I used to have nightmares about them....it's jellyfish now..lol!! Does smoking them out work the same for wasps as for bees?? I suppose it does but wouldn't want to be on the receiving end of their rage!!!!!

There are loads of em around our swimming pool at the mo and very dozy. Had a difficult time sorting out a spot where there wasn't any yesterday. Little blighters!!!!


----------



## XTreme (May 17, 2008)

jojo said:


> hoe can we get rid of them


What about smashing your car into them Jo....that'll teach em!

Alternatively.....try burning them like you did with your lawn!


----------



## jojo (Sep 20, 2007)

XTreme said:


> What about smashing your car into them Jo....that'll teach em!
> 
> Alternatively.....try burning them like you did with your lawn!


I cant smash my car into them cos the nests are in the roof and in any case I've already smashed my car into something else LOL

I dont even want to talk about that lawn!!!!!! 


Jo xxx


----------



## XTreme (May 17, 2008)

jojo said:


> I cant smash my car into them cos the nests are in the roof


I'm surprised you've found something you _can't_ smash your car into Jo!

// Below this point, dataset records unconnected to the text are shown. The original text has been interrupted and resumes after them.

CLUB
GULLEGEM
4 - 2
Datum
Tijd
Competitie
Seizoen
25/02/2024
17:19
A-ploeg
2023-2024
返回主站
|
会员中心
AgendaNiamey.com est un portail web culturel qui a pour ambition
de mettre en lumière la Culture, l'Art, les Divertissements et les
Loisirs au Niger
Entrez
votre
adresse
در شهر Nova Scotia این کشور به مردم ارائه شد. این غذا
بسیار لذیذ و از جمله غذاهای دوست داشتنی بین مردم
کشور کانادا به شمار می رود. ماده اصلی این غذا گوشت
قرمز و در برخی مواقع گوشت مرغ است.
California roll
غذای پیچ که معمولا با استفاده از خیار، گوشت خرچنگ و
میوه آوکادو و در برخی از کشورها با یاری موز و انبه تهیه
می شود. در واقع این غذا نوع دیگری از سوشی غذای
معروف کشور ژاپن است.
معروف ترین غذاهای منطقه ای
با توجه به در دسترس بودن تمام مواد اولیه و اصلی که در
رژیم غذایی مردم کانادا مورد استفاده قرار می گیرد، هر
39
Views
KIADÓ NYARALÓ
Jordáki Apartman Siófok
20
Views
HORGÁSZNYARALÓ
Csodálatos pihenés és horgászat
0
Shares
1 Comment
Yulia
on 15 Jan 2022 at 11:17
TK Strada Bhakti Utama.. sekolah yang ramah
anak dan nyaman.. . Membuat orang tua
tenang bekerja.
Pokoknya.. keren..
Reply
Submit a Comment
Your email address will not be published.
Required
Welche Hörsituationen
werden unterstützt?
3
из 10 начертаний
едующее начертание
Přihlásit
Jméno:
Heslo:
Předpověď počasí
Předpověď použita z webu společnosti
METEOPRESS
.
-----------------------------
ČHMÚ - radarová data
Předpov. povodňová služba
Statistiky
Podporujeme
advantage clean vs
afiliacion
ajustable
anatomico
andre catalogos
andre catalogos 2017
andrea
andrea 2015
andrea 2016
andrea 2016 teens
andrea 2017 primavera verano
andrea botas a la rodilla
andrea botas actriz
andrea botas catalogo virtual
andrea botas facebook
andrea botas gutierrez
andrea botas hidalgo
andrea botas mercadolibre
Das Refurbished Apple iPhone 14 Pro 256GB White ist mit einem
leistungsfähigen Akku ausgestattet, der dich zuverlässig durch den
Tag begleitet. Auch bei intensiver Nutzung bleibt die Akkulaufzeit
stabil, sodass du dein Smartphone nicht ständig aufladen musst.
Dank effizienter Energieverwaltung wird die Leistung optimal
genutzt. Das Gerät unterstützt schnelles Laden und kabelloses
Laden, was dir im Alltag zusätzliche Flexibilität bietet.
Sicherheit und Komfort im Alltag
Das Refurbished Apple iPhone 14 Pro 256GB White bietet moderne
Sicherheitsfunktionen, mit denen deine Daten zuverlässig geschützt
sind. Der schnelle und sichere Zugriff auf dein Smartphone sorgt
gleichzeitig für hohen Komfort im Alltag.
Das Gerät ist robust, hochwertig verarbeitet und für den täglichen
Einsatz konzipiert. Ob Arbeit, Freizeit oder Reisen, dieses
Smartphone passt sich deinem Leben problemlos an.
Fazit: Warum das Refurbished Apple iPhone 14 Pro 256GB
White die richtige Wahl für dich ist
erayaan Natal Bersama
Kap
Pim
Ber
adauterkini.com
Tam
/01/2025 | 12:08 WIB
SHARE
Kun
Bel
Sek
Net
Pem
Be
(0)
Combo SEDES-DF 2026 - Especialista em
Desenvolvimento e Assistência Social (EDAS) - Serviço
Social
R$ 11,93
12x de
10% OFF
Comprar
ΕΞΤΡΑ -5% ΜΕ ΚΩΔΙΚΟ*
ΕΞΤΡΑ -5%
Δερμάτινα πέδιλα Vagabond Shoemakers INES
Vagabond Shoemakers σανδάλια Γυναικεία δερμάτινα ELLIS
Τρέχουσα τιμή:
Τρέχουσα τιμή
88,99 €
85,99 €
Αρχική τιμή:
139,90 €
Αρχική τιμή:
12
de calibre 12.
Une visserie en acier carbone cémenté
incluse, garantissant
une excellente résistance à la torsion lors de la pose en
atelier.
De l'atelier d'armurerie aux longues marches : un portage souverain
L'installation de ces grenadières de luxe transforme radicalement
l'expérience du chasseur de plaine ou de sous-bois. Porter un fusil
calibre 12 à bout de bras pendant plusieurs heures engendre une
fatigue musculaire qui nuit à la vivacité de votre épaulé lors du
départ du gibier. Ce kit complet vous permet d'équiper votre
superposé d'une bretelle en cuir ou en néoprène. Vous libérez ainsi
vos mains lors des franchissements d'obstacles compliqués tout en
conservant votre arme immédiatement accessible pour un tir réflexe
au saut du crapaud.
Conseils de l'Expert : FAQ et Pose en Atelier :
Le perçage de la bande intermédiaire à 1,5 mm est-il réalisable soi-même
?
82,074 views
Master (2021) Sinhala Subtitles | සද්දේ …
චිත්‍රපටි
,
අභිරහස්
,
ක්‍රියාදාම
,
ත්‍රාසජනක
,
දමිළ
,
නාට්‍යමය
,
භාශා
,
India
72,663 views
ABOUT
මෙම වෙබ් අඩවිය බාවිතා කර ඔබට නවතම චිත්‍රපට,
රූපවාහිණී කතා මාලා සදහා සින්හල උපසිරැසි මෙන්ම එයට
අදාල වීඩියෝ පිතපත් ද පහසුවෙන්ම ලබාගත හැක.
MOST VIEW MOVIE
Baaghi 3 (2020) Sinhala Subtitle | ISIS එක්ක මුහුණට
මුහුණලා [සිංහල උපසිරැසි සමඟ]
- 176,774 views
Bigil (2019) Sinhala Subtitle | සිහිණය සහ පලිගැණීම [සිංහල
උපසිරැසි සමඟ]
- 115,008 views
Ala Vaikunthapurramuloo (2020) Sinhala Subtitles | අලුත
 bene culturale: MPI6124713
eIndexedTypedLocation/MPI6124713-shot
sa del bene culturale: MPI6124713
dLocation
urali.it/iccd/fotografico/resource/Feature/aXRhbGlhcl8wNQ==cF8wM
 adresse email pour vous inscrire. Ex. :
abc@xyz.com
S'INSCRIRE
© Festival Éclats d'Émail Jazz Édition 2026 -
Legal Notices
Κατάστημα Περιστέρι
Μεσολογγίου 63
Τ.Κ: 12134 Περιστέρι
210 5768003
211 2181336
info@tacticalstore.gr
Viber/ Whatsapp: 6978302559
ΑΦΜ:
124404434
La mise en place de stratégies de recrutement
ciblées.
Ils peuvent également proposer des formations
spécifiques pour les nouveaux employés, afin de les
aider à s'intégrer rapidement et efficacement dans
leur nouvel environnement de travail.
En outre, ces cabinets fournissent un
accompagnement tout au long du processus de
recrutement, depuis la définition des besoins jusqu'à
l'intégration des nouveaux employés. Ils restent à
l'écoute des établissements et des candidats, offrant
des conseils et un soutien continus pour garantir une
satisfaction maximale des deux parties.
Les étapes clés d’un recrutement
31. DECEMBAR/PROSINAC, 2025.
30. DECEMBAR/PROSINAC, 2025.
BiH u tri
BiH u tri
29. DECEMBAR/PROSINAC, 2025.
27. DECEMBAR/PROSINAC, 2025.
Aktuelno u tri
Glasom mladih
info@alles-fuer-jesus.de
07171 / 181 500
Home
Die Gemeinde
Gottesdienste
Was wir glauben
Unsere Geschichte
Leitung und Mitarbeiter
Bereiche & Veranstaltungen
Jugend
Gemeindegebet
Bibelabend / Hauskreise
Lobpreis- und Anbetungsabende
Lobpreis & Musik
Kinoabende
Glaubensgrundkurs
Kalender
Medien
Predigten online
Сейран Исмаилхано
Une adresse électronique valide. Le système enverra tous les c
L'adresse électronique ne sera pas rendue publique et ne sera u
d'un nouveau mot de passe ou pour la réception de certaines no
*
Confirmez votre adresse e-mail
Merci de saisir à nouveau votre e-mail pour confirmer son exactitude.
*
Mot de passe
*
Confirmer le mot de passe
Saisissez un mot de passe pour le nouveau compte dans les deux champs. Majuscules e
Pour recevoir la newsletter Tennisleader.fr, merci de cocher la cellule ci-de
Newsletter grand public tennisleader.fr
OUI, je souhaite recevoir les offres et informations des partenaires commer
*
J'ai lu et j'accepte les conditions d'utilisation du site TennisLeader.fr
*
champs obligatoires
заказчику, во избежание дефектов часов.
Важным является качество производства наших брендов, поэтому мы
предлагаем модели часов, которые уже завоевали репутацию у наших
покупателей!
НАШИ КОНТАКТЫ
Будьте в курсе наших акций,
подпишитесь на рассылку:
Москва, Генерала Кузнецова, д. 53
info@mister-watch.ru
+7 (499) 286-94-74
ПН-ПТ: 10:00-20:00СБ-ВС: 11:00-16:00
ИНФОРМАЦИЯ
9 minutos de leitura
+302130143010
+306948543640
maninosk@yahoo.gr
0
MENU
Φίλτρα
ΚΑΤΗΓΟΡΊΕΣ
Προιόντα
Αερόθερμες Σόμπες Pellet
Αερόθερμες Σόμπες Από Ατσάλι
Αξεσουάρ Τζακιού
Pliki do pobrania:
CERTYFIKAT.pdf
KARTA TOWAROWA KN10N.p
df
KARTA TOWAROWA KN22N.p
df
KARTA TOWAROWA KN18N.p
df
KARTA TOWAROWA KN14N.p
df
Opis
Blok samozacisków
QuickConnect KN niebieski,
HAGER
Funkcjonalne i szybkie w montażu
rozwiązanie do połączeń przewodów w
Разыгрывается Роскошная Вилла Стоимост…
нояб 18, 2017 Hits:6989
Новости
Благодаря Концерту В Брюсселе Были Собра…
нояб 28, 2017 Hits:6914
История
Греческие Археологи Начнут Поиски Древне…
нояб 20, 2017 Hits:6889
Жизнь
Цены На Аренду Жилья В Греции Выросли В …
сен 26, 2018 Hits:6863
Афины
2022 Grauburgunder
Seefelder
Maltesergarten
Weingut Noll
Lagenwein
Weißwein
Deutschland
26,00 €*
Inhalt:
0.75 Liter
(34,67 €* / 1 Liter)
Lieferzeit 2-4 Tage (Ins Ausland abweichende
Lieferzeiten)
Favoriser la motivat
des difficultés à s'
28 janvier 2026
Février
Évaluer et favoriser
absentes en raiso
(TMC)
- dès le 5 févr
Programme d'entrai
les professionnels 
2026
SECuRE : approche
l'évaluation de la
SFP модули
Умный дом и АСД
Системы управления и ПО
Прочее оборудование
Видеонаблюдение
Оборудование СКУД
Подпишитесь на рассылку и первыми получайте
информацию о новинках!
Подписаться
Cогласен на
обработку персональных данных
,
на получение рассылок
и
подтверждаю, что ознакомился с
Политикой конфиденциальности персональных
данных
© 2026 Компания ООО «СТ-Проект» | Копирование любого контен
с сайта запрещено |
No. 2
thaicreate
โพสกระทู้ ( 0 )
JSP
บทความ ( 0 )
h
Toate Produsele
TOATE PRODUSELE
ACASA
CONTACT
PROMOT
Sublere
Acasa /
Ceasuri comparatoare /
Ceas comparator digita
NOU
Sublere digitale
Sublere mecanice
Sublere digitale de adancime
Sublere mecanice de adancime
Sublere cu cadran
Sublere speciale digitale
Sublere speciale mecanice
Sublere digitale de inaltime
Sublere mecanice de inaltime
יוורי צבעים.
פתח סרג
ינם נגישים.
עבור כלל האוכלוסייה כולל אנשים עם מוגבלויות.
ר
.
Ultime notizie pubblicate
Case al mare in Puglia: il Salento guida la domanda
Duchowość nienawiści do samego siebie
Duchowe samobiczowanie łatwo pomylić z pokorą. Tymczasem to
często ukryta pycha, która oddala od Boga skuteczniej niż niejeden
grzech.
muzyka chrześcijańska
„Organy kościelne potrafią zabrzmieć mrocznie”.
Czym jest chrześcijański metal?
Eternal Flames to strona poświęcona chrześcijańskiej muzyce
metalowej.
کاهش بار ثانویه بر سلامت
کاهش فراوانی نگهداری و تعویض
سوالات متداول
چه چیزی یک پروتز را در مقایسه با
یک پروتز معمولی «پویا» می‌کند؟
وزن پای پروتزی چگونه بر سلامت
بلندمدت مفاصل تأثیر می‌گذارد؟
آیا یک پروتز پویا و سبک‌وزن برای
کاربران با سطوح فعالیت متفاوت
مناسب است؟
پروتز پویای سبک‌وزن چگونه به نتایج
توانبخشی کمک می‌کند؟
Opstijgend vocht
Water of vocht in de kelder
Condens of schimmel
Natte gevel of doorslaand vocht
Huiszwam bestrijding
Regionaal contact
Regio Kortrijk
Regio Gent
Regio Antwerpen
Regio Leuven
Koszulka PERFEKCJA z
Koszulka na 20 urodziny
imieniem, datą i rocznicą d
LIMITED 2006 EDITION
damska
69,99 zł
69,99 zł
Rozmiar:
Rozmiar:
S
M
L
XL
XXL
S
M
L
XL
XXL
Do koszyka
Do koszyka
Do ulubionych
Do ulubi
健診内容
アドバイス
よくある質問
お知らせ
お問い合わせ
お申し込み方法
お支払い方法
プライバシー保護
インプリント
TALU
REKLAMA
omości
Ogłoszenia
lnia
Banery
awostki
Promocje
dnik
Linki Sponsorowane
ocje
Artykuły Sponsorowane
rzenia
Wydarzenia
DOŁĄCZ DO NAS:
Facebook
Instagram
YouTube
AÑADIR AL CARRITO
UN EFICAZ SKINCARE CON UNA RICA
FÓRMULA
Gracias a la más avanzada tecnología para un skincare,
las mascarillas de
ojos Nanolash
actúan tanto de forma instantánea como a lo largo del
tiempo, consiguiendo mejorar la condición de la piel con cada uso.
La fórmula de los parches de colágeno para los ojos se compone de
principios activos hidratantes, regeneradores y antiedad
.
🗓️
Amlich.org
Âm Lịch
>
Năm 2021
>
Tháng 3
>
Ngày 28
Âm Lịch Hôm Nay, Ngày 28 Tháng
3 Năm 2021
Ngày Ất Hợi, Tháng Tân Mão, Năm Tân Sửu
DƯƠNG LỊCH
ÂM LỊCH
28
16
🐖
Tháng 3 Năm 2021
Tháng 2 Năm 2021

I heard they're putting up "Destruction Derby" signposts in your town now!


----------



## JBODEN (Jul 10, 2009)

My b-in-l tried a high powered hose to get wasps out. I swear that he broke the 9 second 100 meter barrier.


----------



## specialk (Sep 3, 2009)

we live in the countryside and there are lots of bees/wasps here. they normally don´t bother anyone unless there´s food around so in this case, we just use a fly swatter. they do seem to be very fond of our swimming pool. one day there were about 50 of them floating in it.


----------



## jojo (Sep 20, 2007)

specialk said:


> we live in the countryside and there are lots of bees/wasps here. they normally don´t bother anyone unless there´s food around so in this case, we just use a fly swatter. they do seem to be very fond of our swimming pool. one day there were about 50 of them floating in it.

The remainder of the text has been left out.